= Dialog Center International =

Christian countercult organization

The Dialog Center International (DCI) is a Christian counter-cult organization founded in 1973 by a Danish professor of missiology and ecumenical theology, Dr. Johannes Aagaard (1928–2007).

Considered Christian apologetic and missionary minded, the Dialog Center, led by Aagaard, was for many years the main source of information in Denmark on cults, sects, and new religious movements (NRMs). The Dialog Center is firmly against religious beliefs of cults but promotes dialogue between cult members and their families. It rejects deprograming, believing that it is counterproductive and ineffective, and can harm the relationship between a cult member and concerned family members. It is active in 20 countries. In Asia it also tries to spread Christianity with Buddhists.

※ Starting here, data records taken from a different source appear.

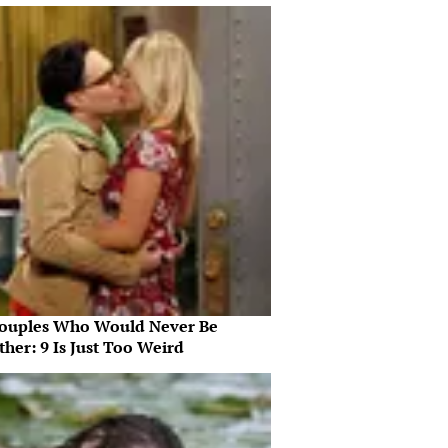
ouples Who Would Never Be
her: 9 Is Just Too Weird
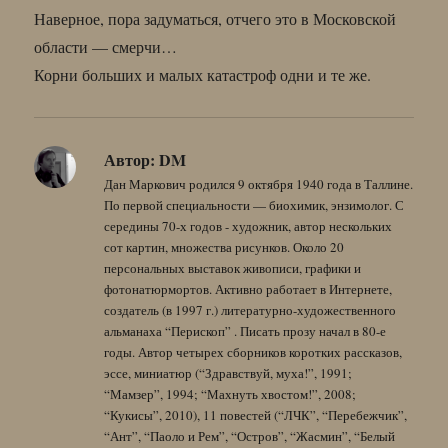
Наверное, пора задуматься, отчего это в Московской
области — смерчи…
Корни больших и малых катастроф одни и те же.
Автор:
DM
Дан Маркович родился 9 октября 1940 года в Таллине.
По первой специальности — биохимик, энзимолог. С
середины 70-х годов - художник, автор нескольких
сот картин, множества рисунков. Около 20
персональных выставок живописи, графики и
фотонатюрмортов. Активно работает в Интернете,
создатель (в 1997 г.) литературно-художественного
альманаха “Перископ” . Писать прозу начал в 80-е
годы. Автор четырех сборников коротких рассказов,
эссе, миниатюр (“Здравствуй, муха!”, 1991;
“Мамзер”, 1994; “Махнуть хвостом!”, 2008;
“Кукисы”, 2010), 11 повестей (“ЛЧК”, “Перебежчик”,
“Ант”, “Паоло и Рем”, “Остров”, “Жасмин”, “Белый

According to Mikael Rothstein, an associate professor of religious history at the University of Copenhagen, the Dialog Center International has been greatly influential in promoting a negative public opinion of cults in Denmark and other countries in Europe. Aagaard regarded Scientology as being especially dangerous, but later in his life stated that Islam was an even greater threat. Other concerns included Satanism and New Age groups.

== History ==

Aagaard retired from his position as leader of the organization in 2003 and was replaced by Svend Erik Erasmi Jacobsen (2003-2004), Jens Linderoth (2004-2008) and Tom Thygesen Daugaard (2009-). The danish branch of the organization was discontinued in 2011.

In 2012, the new president of DCI, Lutheran priest Thomas Gandow, was awarded the Order of Merit of the Federal Republic of Germany.

== Impact of DCI in Denmark ==
According to Mikael Rothstein and Armin W. Geertz, Aagaard had a large influence over Denmark's reaction to new religious movements in the late twentieth century. Rothstein and Geertz argue in an article in Nova Religio that Aagaard's push for public education and pedagogical resources on NRMs was a large factor in how the press, schools, and Christian congregations discussed and reacted to cults in Denmark. For example, Jesper Aagaard Petersen argued that DCI had a strong influence over how satanism was perceived in schools and media in Denmark.

== Impact of DCI outside of Denmark ==
The DCI has had a major influence on the anti-cult movements outside of Denmark.

Rothstein and Geertz note that particularly in Eastern Europe and Russia the DCI was active before and after the collapse of the Soviet Union. Russian anti-cultist Alexander L. Dvorkin, for example, was the co-Vice President of the DCI with now-current president Gandow.

Solveiga Krumina-Konkova argues that the Dialog Center contributed significantly to the "rise of antisect hysteria" in Lithuania.

DCI and its local branch in Ireland – Dialogue Ireland – replaced its largest anti-cult/counter-cult organization – the Catholic-ran Cult Awareness Centre – in 1992.